Hagan ustedes la prueba. Si les gusta andar pueden empezar a la altura del Palacio de Hierro, rumbo al norte, o a la altura de Mariano Escobedo yendo al sur, y se van a encontrar con todos los agujeros imaginables. Desde luego que se pone en evidencia que en materia de construcción –que abunda por estos rumbos– la preocupación de las licencias se inicia en los sótanos y se dirige hacia arriba, cada vez más arriba, en esos interminables edificios que han acabado, como es natural, por cierto, con el viejo barrio elegante de residencias familiares con jardín. Pero de la puerta hacia la calle, la variedad de soluciones es monstruosa y peor su estado.
Recorrer las banquetas es jugarse el tipo con los baches, derivados del olvido total de su renovación. Por supuesto que las entradas a los estacionamientos privados o colectivos provocan tropezones, aunque ciertamente son peores los que motivan las simples aceras de las casas viejas o de los edificios antiguos. En una misma cuadra la banqueta puede presentar todos los matices de sucesivas etapas arquitectónicas, lo que obliga al transeúnte a adecuar su paso al ritmo de lo que queda de algo que hace muchos años fue la aportación de un arquitecto al perfeccionamiento del acceso a su obra, antes de un par de pisos, con reja que permite descubrir las amplias zonas internas para guardar los automóviles y hoy de monstruosos multifamiliares a los que no se puede atribuir la condición de origen crediticio en el Infonavit.
Vivimos, y cada vez con más intensidad, el espíritu del cambio urbano. Los túneles y segundos pisos de las grandes avenidas, obras aparatosas siempre y odiadas en su construcción, que complican aún más el tránsito insoportable que provocan, tienen una evidente preferencia en los planes urbanos.
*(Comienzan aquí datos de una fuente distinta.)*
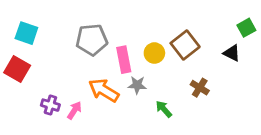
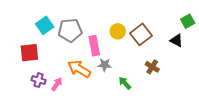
cyan square: (26, 33) -> (45, 25), moved, turned 36
yellow circle: (154, 53) -> (118, 31), moved
red square: (17, 69) -> (29, 53), moved, turned -36

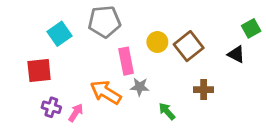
gray pentagon: (70, 30) -> (104, 22), moved
brown cross: (152, 67) -> (204, 90), turned -32

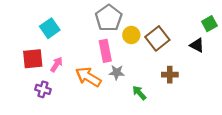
gray pentagon: (104, 22) -> (109, 18), moved, turned -30
pink arrow: (76, 113) -> (57, 64), moved

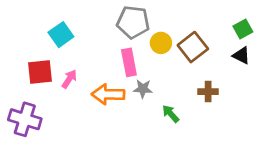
gray pentagon: (109, 18) -> (133, 22), turned -30
green square: (209, 24) -> (243, 29), moved
orange arrow: (88, 77) -> (108, 94), turned -30
purple cross: (43, 89) -> (25, 119), moved, size x1.6

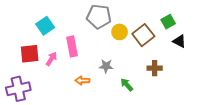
green square: (243, 29) -> (168, 22), moved
pink rectangle: (129, 62) -> (72, 46), moved
orange arrow: (108, 94) -> (82, 81), moved, size x0.6
purple cross: (25, 119) -> (18, 89), turned -30

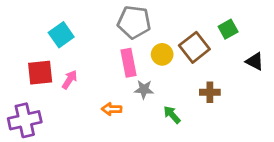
yellow circle: (120, 32) -> (162, 54), moved
black triangle: (179, 41) -> (255, 61), moved
pink rectangle: (72, 46) -> (128, 63), moved

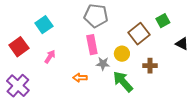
yellow circle: (162, 54) -> (122, 54), moved
red square: (40, 73) -> (19, 47), moved, turned -30
green arrow: (172, 115) -> (123, 82), size x1.6
purple cross: (25, 120) -> (18, 86), turned -35

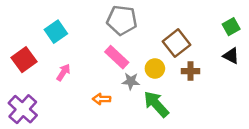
green square: (163, 21) -> (231, 27), moved
pink rectangle: (92, 45) -> (117, 57), turned -36
brown cross: (150, 66) -> (190, 71), moved

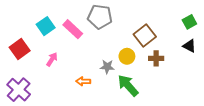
pink rectangle: (117, 57) -> (73, 29), moved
Pero las autoridades no usan los pies y la cabeza la orientan siempre a fines políticos, del color que se quiera.
Yo admiro el valor de Andrés Manuel López Obrador por haber armado en el anillo Periférico un segundo piso que hoy es una solución espléndida si tiene uno que andar de norte a sur (a la UNAM o a Cuernavaca, por ejemplo) o de sur a norte, generalmente a chambear. Yo ya estoy temblando ante la obra iniciada que prolongará el Periférico a los rumbos del estado de México.
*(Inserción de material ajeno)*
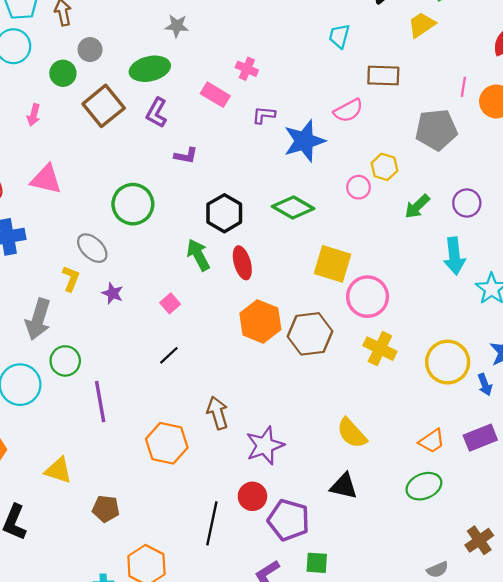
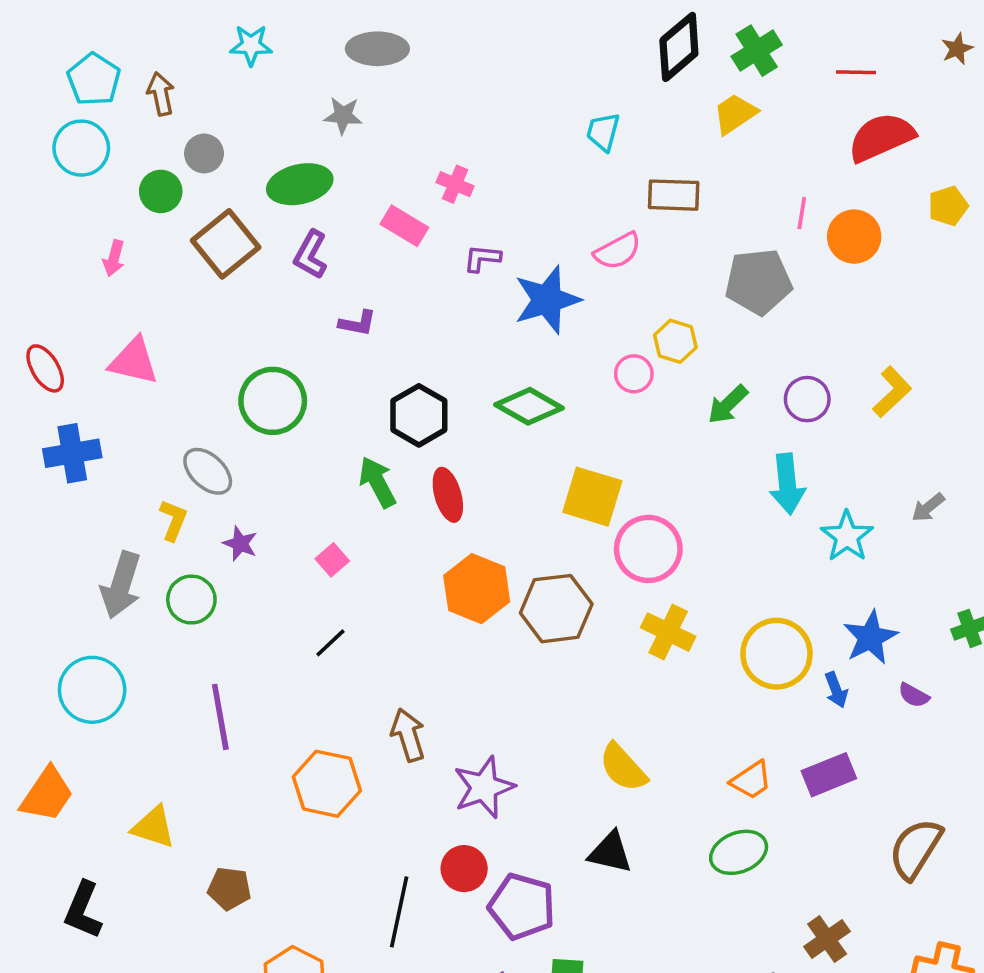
green circle: (65, 361) -> (191, 600), moved

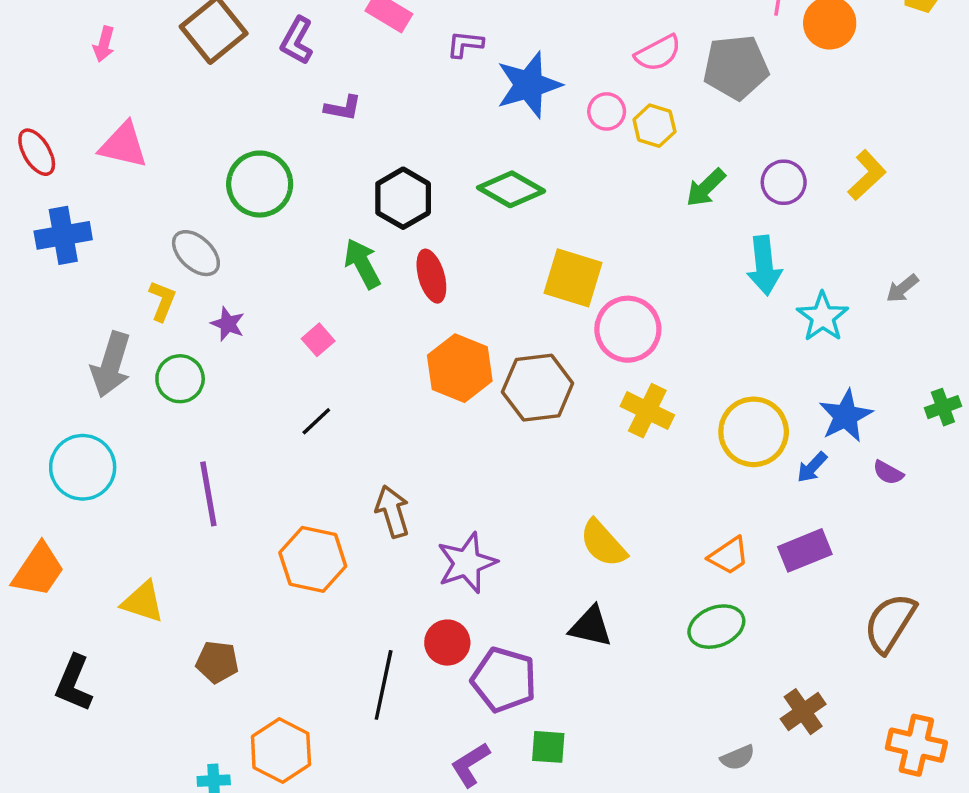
pink semicircle: (618, 251) -> (658, 53), moved
pink circle: (634, 374) -> (607, 111), moved
blue arrow: (836, 690) -> (812, 467), turned 64

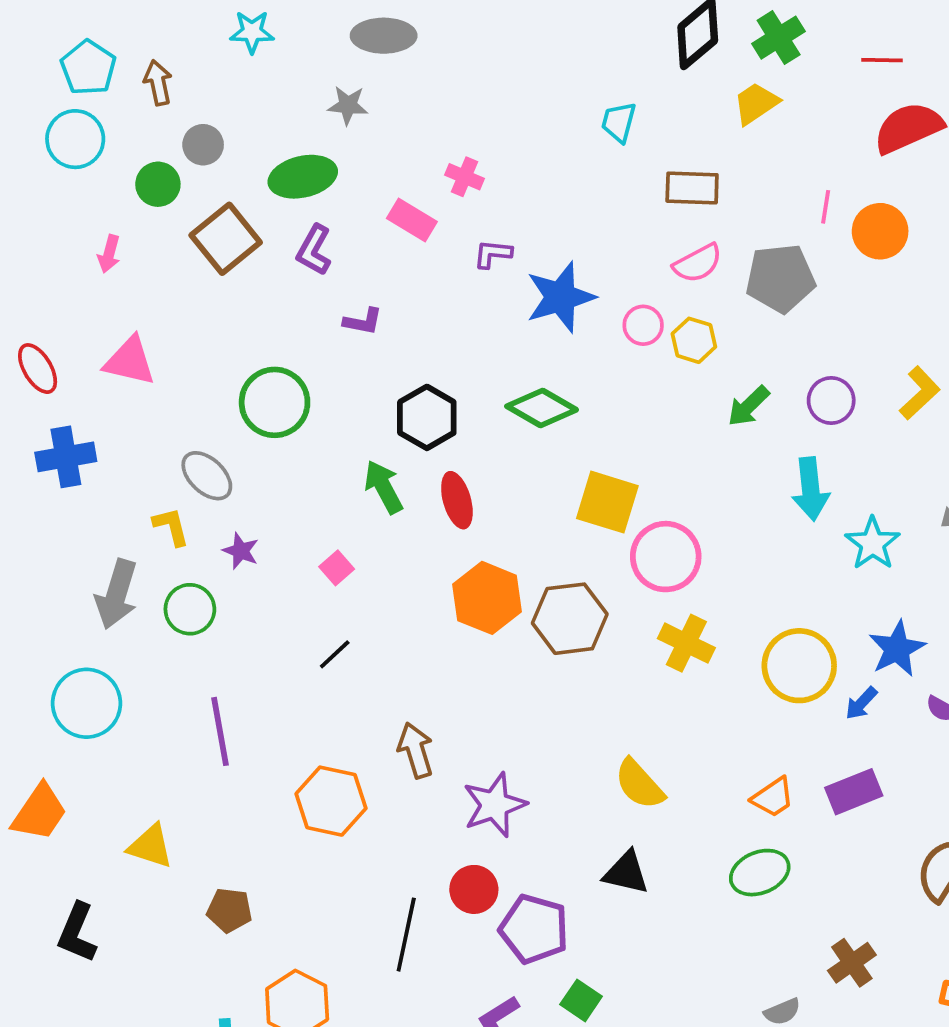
yellow L-shape: (162, 301) -> (171, 526), turned -36
green square: (548, 747) -> (581, 1000), turned 30

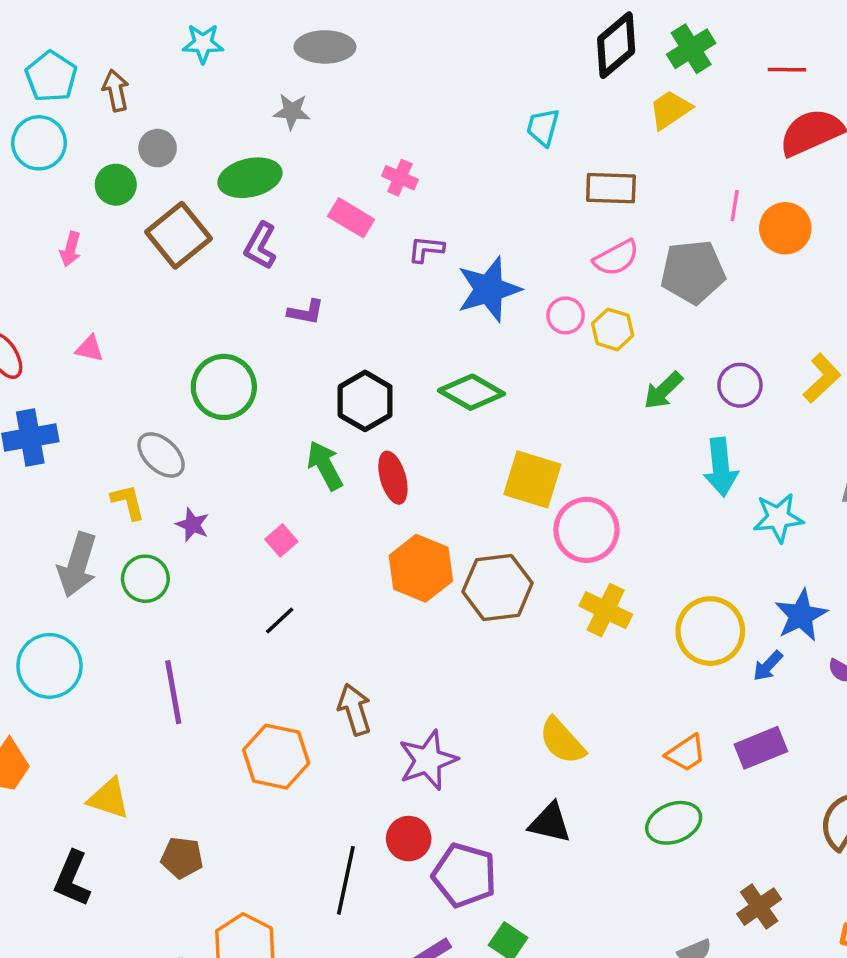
pink triangle: (130, 361) -> (90, 349), size x0.6
cyan star: (873, 543) -> (778, 518), turned 30
black L-shape: (77, 933) -> (72, 879), moved

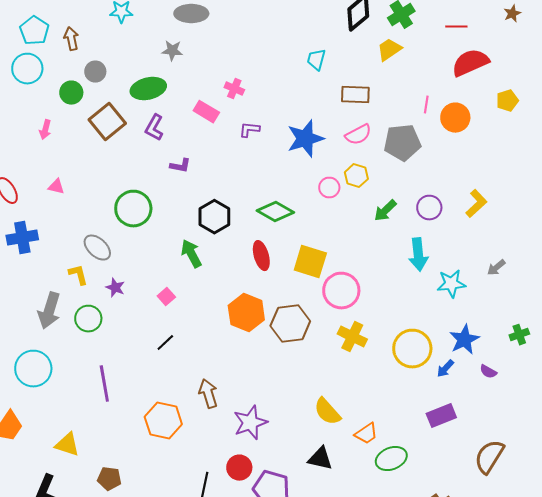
blue star: (489, 289) -> (305, 139), moved
pink circle: (566, 315) -> (329, 188), moved
red ellipse: (393, 478) -> (261, 256), moved
orange trapezoid: (686, 753) -> (366, 434), moved

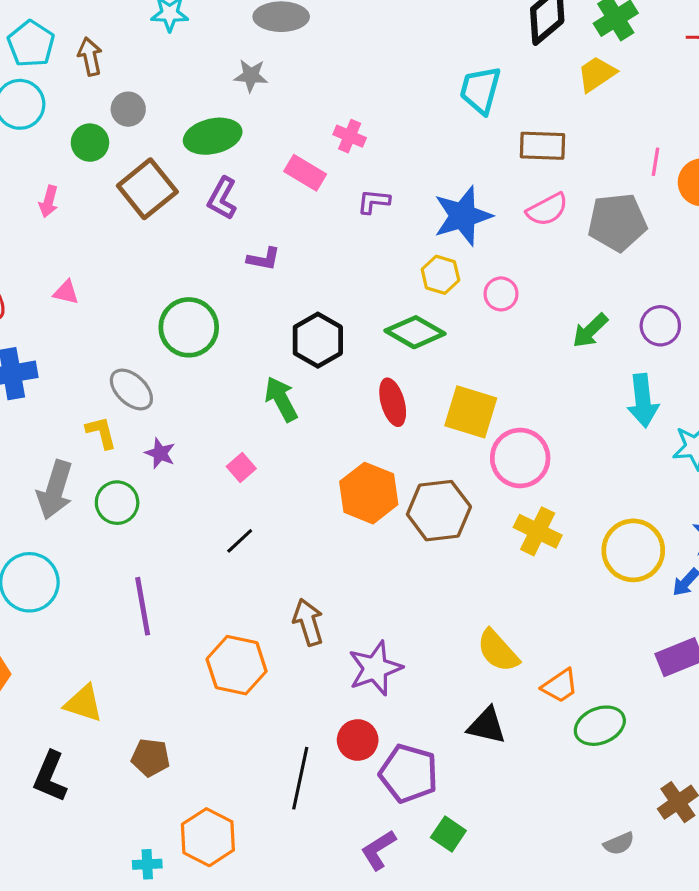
cyan trapezoid: (316, 60) -> (480, 90), size x1.4
yellow hexagon: (356, 176) -> (440, 275), moved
Pero son obras presupuestales que generan empleo con un costo superior con cargo a los recursos del Estado. A mí me parece que en una etapa en la que el desempleo es una realidad, con claro perjuicio para los mexicanos más desprotegidos, sería importante diseñar la construcción de banquetas con cargo exclusivo al presupuesto personal de cada propietario de edificio o casa. Las posibilidades de crear empleo serían infinitas. Claro está que no se podría dejar al capricho de los dueños, que tendrán que pagar la obra, su estilo. Habría que uniformar las banquetas, con sentido planito, y fijar un costo de la aportación privada a su construcción, que podría agregarse al impuesto predial. No sería mucho, por supuesto. Pero eso generaría niveles de empleo impresionantes.
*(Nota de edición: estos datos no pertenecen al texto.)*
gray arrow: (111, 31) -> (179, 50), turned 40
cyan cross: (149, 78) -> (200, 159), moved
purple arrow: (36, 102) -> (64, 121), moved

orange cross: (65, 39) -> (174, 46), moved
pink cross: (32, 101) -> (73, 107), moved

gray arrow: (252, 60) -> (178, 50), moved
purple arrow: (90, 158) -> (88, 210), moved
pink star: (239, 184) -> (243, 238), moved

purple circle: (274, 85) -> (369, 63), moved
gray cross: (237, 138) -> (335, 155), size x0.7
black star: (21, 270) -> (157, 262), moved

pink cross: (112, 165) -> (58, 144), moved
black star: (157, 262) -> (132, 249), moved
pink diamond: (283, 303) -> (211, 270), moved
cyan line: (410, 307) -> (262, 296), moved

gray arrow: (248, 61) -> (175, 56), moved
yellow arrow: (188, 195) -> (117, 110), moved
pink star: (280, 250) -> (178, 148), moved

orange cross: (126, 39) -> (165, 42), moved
Marcelo Ebrard, que es un hombre de ideas y nadie duda que también de justas ambiciones, podría integrar un grupo de estudio para la solución del problema. Con especialistas en la construcción y en el financiamiento. Sin olvidar la consulta a algún artista que estudiara diversas alternativas de acuerdo con la ubicación del problema. Nadie se arruinará por la contribución que deba hacer para resolver el problema. Ni dará chamba a los abogados amparistas.
Yo creo que nuestro Distrito Federal –y no dudo que el problema sea nacional– agradecerá que sus autoridades se acuerden también de los peatones con la misma intensidad que de los automovilistas.